# Regression Analysis

# Simple regression 简单回归

Simple regression analysis, also known as simple linear regression, is a statistical tool used in social science research to understand the relationship between two variables. It involves a dependent variable, which is the variable we're interested in explaining or predicting, and an independent variable, which is the variable we use to predict or explain the dependent variable.

The goal of simple regression analysis is to fit a straight line that best describes the relationship between the dependent and independent variables. The line is described by the equation Y = a + bX + e, where Y is the dependent variable, X is the independent variable, a is the y-intercept, b is the slope of the line (also known as the regression coefficient), and e is the error term.

In the context of social science research, simple regression can be used to answer questions like "What is the relationship between income (independent variable) and spending (dependent variable)?" or "Does educational attainment (independent variable) predict job satisfaction (dependent variable)?".


简单回归分析,也被称为单变量线性回归,是社会科学研究中用于理解两个变量之间关系的统计工具。它包含一个因变量,也就是我们希望解释或预测的变量,以及一个自变量,也就是我们用来预测或解释因变量的变量。

简单回归分析的目标是找到一条最能描述因变量和自变量关系的直线。这条直线可以由等式 Y = a + bX + e 来描述,其中Y是因变量,X是自变量,a是Y轴截距,b是直线的斜率(也被称为回归系数),e是误差项。

在社会科学研究的背景下,简单回归可以用来回答像"收入(自变量)和消费(因变量)之间有什么关系?"或者"教育程度(自变量)是否可以预测工作满意度(因变量)?"这样的问题。


# Multiple regression 多元回归

Multiple regression analysis is a statistical technique used in social science research to understand the relationship between one dependent variable and two or more independent variables.

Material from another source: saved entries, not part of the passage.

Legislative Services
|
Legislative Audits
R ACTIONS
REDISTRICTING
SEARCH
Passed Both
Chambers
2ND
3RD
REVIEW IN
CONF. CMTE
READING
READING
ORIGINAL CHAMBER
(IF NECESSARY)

It extends the simple linear regression model to include multiple independent variables, thus allowing for the examination of the effect of each independent variable on the dependent variable while controlling for the effects of other independent variables.

The goal of multiple regression is to model the relationship between the dependent and independent variables and to understand how much of the variance in the dependent variable can be explained by the independent variables. The general form of the multiple regression equation is Y = a + b1X1 + b2X2 + ... + bnXn + e, where Y is the dependent variable, X1 through Xn are the independent variables, a is the y-intercept, b1 through bn are the coefficients of the independent variables, and e is the error term.

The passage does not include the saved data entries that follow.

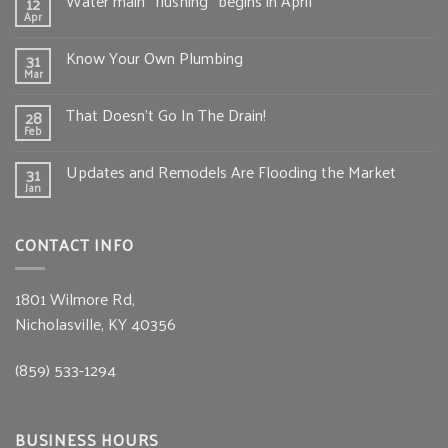
Water main “flushing” begins in April
12
Apr
Know Your Own Plumbing
31
Mar
That Doesn’t Go In The Drain!
28
Feb
Updates and Remodels Are Flooding the Market
31
Jan
CONTACT INFO
1801 Wilmore Rd,
Nicholasville, KY 40356
(859) 533-1294
BUSINESS HOURS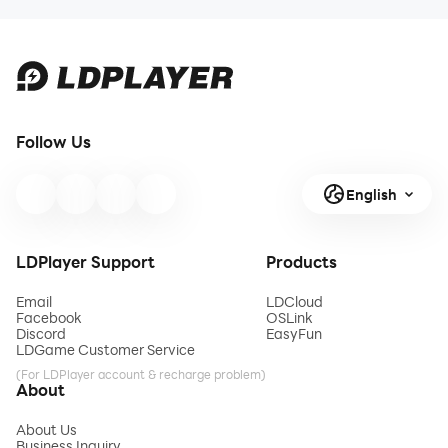
Follow Us
English
LDPlayer Support
Products
Email
LDCloud
Facebook
OSLink
Discord
EasyFun
LDGame Customer Service
(For LDPlayer account & recharge problem)
About
About Us
Business Inquiry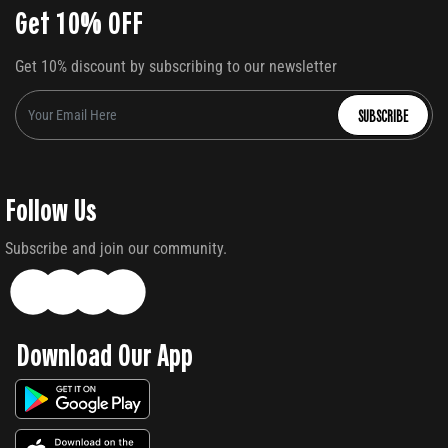
Get 10% OFF
Get 10% discount by subscribing to our newsletter
SUBSCRIBE
Follow Us
Subscribe and join our community.
Download Our App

In social science research, multiple regression analysis can be used to answer questions like "How do age, income, and education (independent variables) affect life satisfaction (dependent variable)?" or "What is the combined effect of parenting style, peer influence, and school environment (independent variables) on academic performance (dependent variable)?"

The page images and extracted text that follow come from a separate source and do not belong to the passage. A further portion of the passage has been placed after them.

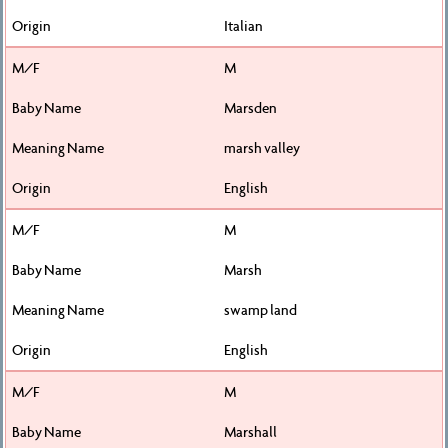
Italian
M
Marsden
marsh valley
English
M
Marsh
swamp land
English
M
Marshall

多元回归分析是社会科学研究中用于理解一个因变量和两个或更多自变量之间关系的统计技术。它扩展了简单线性回归模型,包括多个自变量,从而允许在控制其他自变量的效应时,检验每个自变量对因变量的影响。

多元回归的目标是模型化因变量和自变量之间的关系,并理解自变量能解释因变量变化的多少。多元回归方程的一般形式是Y = a + b1X1 + b2X2 + ... + bnXn + e,其中Y是因变量,X1到Xn是自变量,a是Y轴截距,b1到bn是自变量的系数,e是误差项。

在社会科学研究中,多元回归分析可以用来回答像"年龄、收入和教育(自变量)如何影响生活满意度(因变量)?"或者"养育方式、同伴影响和学校环境(自变量)对学业成绩(因变量)的综合影响是什么?"这样的问题。